Dès l’introduction, l’auteur apporte sa propre définition de ce domaine du Roi : « Il s’agit en fait d’un domaine seigneurial que la monarchie française s’est taillé à même sa seigneurie de la Nouvelle-France dès 1652. » (p. 10) C’est avant tout par l’absence de concessions sur le territoire du domaine qu’il reconnaît ce statut particulier. En inscrivant le domaine dans le cadre du système seigneurial, Lavoie en déduit que cette portion non concédée de la seigneurie de la Nouvelle-France constitue nécessairement le domaine du seigneur – en l’occurrence celui du Roi.

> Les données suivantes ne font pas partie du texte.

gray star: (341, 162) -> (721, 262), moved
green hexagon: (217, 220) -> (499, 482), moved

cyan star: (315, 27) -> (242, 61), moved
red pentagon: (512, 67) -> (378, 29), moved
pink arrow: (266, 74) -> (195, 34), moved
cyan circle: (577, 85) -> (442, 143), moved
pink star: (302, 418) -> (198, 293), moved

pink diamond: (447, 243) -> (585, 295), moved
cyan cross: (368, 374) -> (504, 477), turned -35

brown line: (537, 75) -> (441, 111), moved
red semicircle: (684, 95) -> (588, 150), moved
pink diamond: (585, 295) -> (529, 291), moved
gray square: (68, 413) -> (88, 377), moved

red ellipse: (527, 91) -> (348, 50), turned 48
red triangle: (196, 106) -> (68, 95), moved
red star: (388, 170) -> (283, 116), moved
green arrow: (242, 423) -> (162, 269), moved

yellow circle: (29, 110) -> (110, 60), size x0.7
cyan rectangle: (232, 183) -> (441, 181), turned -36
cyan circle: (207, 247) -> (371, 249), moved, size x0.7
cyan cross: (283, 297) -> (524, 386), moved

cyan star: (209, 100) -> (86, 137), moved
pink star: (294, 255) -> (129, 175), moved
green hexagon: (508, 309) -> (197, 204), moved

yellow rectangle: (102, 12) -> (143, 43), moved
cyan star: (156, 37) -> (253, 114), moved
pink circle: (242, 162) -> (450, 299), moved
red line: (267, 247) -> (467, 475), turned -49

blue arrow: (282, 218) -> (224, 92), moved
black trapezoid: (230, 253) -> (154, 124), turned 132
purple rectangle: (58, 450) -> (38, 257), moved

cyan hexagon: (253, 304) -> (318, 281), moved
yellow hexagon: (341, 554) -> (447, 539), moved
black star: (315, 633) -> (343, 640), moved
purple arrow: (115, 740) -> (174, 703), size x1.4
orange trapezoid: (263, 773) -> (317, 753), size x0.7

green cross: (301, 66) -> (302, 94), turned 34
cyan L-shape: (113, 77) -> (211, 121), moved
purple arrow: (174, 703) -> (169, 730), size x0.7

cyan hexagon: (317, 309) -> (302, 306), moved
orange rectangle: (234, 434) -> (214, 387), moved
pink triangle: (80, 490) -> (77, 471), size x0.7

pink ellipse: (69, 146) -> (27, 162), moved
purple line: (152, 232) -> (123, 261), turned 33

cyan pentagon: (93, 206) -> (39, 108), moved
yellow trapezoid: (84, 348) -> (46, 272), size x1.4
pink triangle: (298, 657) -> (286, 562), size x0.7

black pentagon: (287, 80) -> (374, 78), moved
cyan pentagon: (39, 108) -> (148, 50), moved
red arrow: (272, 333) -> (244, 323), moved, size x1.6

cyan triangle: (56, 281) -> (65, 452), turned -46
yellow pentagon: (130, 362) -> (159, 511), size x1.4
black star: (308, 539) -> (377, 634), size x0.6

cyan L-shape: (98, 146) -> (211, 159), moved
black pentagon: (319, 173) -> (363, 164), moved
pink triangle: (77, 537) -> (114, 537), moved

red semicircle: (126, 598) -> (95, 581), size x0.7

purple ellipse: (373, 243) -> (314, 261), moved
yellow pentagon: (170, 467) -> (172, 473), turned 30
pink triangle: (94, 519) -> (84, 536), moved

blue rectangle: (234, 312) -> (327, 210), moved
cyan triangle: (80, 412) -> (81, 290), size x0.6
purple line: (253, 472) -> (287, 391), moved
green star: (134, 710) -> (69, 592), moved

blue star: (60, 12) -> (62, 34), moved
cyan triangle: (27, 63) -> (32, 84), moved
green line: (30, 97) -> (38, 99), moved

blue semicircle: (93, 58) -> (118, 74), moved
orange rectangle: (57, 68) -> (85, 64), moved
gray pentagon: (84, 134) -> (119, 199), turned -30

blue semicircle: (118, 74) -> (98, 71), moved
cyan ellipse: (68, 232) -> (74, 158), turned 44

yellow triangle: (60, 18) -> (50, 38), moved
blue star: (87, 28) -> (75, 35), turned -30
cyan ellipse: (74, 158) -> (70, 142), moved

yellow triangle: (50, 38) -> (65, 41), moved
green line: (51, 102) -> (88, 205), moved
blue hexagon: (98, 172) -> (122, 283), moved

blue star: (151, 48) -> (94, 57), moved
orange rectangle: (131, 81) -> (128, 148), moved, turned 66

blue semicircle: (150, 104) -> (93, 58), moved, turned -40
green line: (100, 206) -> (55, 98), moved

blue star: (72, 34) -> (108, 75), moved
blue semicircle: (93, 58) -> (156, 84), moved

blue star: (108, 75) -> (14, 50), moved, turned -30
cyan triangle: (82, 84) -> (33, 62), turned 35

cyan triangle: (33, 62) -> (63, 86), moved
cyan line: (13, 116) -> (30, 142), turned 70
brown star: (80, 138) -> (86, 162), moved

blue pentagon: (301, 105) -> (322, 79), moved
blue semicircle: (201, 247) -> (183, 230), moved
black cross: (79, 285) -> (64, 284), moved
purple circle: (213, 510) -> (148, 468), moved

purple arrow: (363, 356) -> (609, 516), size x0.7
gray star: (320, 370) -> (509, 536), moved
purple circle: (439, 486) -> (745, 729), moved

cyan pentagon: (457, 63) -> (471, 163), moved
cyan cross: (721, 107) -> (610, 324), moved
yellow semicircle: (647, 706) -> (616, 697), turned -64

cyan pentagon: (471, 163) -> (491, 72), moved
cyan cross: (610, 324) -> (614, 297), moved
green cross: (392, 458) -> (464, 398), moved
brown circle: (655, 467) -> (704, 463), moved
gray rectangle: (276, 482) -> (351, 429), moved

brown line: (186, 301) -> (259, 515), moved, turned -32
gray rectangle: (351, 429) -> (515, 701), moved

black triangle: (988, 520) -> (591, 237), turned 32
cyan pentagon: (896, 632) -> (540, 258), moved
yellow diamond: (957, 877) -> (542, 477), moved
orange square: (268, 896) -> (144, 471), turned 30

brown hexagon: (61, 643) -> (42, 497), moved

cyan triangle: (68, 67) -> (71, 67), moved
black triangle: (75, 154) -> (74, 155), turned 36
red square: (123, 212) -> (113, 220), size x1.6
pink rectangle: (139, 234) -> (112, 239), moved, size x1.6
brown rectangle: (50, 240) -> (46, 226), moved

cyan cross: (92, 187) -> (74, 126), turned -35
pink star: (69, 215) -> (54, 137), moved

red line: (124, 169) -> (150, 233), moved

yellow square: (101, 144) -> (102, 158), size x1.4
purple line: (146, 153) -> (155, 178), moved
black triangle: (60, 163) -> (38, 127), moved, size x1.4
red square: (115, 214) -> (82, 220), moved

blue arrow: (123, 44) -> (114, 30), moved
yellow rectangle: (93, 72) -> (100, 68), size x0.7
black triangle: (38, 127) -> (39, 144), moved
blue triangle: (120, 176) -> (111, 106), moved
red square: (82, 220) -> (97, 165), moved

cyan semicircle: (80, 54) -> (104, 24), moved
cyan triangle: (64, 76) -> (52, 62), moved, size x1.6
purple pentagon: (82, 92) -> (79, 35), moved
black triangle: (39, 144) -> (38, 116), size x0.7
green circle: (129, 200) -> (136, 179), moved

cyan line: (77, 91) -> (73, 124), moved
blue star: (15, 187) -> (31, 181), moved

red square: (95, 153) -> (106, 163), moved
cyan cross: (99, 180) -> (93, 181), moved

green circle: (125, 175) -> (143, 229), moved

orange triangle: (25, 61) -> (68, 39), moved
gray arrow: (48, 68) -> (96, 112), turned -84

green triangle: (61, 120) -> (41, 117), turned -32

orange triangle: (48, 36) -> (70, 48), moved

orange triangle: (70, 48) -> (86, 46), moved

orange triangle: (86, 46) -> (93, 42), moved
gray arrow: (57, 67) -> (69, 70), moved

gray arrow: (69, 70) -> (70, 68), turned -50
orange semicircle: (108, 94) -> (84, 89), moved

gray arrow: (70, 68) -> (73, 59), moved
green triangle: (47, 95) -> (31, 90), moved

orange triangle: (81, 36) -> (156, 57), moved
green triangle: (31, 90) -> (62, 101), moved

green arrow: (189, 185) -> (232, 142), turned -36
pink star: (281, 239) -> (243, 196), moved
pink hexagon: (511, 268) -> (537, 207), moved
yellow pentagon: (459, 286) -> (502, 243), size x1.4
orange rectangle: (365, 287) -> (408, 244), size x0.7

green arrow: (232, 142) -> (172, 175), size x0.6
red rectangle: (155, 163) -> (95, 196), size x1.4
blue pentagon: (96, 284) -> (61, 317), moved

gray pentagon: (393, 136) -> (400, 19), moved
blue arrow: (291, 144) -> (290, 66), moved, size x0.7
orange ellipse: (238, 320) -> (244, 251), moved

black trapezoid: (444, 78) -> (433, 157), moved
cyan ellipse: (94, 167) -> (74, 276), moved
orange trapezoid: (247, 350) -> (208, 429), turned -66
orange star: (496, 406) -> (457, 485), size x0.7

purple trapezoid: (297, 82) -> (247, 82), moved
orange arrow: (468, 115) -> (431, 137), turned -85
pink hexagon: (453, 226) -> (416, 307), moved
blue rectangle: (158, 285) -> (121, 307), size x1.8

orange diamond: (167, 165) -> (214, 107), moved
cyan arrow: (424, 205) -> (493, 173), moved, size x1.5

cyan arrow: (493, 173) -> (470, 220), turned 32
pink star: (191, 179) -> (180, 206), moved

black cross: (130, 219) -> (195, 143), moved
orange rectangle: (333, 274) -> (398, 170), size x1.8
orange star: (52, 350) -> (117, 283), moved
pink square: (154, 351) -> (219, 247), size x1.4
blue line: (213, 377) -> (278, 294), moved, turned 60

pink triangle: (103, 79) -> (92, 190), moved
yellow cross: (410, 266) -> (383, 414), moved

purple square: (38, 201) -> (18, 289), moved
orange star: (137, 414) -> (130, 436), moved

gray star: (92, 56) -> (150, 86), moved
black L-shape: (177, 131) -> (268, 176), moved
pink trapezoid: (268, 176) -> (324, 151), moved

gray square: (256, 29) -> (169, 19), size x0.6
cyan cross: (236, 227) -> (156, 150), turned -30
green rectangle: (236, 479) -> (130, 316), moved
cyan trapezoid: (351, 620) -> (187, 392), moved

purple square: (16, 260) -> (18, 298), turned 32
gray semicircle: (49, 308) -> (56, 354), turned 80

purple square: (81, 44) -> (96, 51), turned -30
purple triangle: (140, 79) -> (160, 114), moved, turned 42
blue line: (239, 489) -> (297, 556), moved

Après avoir établi cette identité domaniale, l’auteur cherche à démontrer comment la Couronne française a établi sa souveraineté. Par un acte symbolique de prise de possession, d’abord, qui atteste politiquement l’annexion du territoire par le souverain ; par une mainmise et un contrôle, ensuite, qui servent à valider, selon le droit international de l’époque, cette prétention territoriale. D’après l’auteur, cette appropriation du territoire s’observe non seulement par le développement de l’agriculture et la présence de colons (dans la vallée du Saint-Laurent, par exemple) mais également par l’établissement de commerce et l’exploitation des ressources. Les postes de traite ne constituent donc pas de simples succursales économiques dispersées sur le territoire, mais bien des « marqueurs » de souveraineté (p. 95), un moyen de mise en oeuvre de l’ambition coloniale. Cette ambition se concrétise sciemment et systématiquement par des concessions que Lavoie appelle les « seigneuries d’exploitation », c’est-à-dire des seigneuries dont la principale vocation demeure l’exploitation des ressources naturelles, et non le développement agricole. L’auteur relève ainsi les nombreuses concessions de la Côte-Nord et du Labrador qui correspondent à ce modèle d’exploitation des ressources. Le « domaine seigneurial du Roi » s’inscrit de façon cohérente, selon lui, dans ce modèle.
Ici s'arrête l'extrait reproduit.